Sunday, September 28, 2014

Éire vol2 day four

July 18th. Day of the Aran Islands. Well, we visited Inis Mór (Inishmore) not all of them but still.
Breakfast was a bit lacking even though I normally do not eat that much for breakfast in the first place. As it was a tad rainy, we drove to the port. My friend had already booked and paid for the Doolin2Aran ferry ride to Inis Mór so we only had to get on board. On our way to Inis Mór we got to see cliffs of Moher, but we also stopped in Inis Meáin (Inisheer) and Inis Oírr (Inishmaan). Which led my friend to worry that we had taken a wrong ship. But we arrived to Inis Mór safe and sound. She had also booked us a tour of the island so we had to find our guide for the day and our tour of the island could begin.
Inis Mór


Inis Mór is the biggest of the three Aran Islands. When visiting Ireland and have a day to spare, then definitely worth visiting. We took a guided tour but it was also possible to rent a bike or walk. Though walking would not give so much time to see around.

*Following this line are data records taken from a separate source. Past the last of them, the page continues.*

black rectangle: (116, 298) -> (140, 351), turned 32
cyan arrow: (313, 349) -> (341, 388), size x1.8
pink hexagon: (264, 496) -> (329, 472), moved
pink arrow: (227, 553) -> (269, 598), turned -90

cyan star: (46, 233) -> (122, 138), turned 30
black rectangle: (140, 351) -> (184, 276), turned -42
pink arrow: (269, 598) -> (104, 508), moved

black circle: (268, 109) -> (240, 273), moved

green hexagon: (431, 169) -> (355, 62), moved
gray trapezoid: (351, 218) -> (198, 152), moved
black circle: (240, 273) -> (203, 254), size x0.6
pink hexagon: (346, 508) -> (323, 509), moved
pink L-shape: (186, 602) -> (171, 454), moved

As we were first on the small bus, we got the first row seats which was nice. Our guide (whose name unfortunately I cannot remember) was wonderful. He was very informed, knew how to communicate with people, was funny and helpful. We were taken across the stony island. When Burren (and the west coast) was stony, Inis Mór was even more so. Limestone is a part of the landscape. Low stone walls and limestone everywhere.

Dun Aengus
First, we were taken to Dun Aengus, a semicircular stone fort that rests on a cliff`s edge. The cliffs were just as impressive as the Moher. The coach couldn`t take us to the top so we were able to walk. If only I would have had more time to enjoy the surroudings. The weather was also so good.

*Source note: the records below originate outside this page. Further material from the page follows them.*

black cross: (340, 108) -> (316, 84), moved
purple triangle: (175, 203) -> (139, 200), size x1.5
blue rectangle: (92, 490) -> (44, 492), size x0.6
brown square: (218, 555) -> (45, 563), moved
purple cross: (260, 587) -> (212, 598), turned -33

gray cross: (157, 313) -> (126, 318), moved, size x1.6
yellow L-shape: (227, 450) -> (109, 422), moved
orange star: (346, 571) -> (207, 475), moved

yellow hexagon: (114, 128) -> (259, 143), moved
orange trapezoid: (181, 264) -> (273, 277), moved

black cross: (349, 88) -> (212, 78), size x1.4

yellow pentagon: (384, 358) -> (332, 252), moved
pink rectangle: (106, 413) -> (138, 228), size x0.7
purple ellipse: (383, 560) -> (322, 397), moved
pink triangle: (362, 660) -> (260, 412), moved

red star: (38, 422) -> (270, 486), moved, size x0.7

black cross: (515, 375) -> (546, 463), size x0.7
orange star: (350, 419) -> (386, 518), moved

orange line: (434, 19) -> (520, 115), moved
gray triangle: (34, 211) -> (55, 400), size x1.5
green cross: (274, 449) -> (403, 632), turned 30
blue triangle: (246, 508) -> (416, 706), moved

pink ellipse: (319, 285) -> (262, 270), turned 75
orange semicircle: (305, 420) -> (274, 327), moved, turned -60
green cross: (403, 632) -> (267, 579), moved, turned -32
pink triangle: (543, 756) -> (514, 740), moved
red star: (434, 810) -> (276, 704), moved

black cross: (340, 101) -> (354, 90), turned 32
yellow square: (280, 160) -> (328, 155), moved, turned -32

 Back in the little village (?) next to the visitor centre we ate lunch and were on our way back to meet the coach that was waiting next to Kilmurvy Beach.
Na Seacht dTempaill

Then we were taken to Na Seacht dTempaill (seven churches) near the village Eoghnacht. There are actually two churches still standing despite the name.  In the Middle Ages Na Seacht Teampaill was probably the most important pilgrimage destination on Inis Mor.


 Driving back we took a tiny break somewhere by the coast but I cannot remember the name where.
Then there were the seals. And that concluded our tour of the island. Would have liked to have more time. Most of the people from our tiny group were taking another boat so they had an hour to spend in Kilronan but our boat was to set off so we did not.

Doolin
Moher walking trail
Cliffs of Moher
Back in Doolin I had some time to take a short walk on the Moher coastal trail. As the kitchen was closed at nine and I wanted to have dinner I had two hours. Got a lovely view of Doolin reaching the beginning of the trail. The sun was still shining so the walk was simply breathtaking. I move fast otherwise I never would have made it that far. I saw some people on the way.  One of the things I miss about Ireland is saying "Hello" to strangers. Anyway, the trail by Moher was well marked. The beginning had cliffs but they grew more and more higher as the road went on. Every turn revealed something amazing. Finally I reached my destination and just sat there on the edge watching the cliffs with my mouth open I suppose.If only I would have had more time.